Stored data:
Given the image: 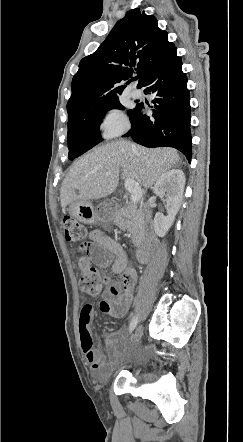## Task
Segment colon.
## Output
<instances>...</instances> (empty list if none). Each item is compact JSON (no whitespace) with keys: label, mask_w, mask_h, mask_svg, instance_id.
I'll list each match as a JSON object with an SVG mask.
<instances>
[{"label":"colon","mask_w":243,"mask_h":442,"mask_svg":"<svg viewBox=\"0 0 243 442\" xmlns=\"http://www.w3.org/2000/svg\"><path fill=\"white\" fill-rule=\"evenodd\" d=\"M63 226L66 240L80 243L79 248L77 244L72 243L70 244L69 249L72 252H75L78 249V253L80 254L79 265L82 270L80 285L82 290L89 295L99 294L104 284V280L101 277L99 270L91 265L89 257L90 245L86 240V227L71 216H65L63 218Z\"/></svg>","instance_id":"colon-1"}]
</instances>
...
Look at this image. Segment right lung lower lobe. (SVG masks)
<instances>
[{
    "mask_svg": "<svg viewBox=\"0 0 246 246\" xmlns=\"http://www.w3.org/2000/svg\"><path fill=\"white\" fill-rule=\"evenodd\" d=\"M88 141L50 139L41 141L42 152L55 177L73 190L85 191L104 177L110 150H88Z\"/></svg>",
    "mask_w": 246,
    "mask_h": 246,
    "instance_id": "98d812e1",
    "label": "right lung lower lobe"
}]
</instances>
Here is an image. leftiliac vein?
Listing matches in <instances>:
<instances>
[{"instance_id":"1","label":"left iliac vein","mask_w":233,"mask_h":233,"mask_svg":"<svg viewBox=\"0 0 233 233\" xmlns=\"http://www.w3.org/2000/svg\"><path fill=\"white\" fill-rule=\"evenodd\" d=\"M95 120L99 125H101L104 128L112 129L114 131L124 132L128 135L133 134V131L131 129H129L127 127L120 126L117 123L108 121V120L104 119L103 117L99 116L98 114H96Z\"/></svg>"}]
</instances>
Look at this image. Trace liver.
---
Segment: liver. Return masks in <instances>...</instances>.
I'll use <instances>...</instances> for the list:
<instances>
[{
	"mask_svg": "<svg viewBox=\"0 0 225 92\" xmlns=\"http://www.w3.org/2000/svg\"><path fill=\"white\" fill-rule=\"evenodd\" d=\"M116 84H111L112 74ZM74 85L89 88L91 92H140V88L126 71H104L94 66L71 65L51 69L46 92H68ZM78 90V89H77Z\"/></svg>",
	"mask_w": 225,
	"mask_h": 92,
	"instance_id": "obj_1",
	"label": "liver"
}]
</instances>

Exercise.
Your reply is to repeat, unchanged, the lines above running from the one with "Look at this image. Segment" up to and including the one with "Look at this image. Trace liver.".

Solution.
Look at this image. Segment right lung lower lobe. (SVG masks)
<instances>
[{
    "mask_svg": "<svg viewBox=\"0 0 246 246\" xmlns=\"http://www.w3.org/2000/svg\"><path fill=\"white\" fill-rule=\"evenodd\" d=\"M88 141L50 139L41 141L42 152L55 177L73 190L85 191L104 177L110 150H88Z\"/></svg>",
    "mask_w": 246,
    "mask_h": 246,
    "instance_id": "98d812e1",
    "label": "right lung lower lobe"
}]
</instances>
Here is an image. leftiliac vein?
Listing matches in <instances>:
<instances>
[{"instance_id":"1","label":"left iliac vein","mask_w":233,"mask_h":233,"mask_svg":"<svg viewBox=\"0 0 233 233\" xmlns=\"http://www.w3.org/2000/svg\"><path fill=\"white\" fill-rule=\"evenodd\" d=\"M95 120L99 125H101L104 128L112 129L114 131L124 132L128 135L133 134V131L131 129H129L127 127L120 126L117 123L108 121V120L104 119L103 117L99 116L98 114H96Z\"/></svg>"}]
</instances>
Look at this image. Trace liver.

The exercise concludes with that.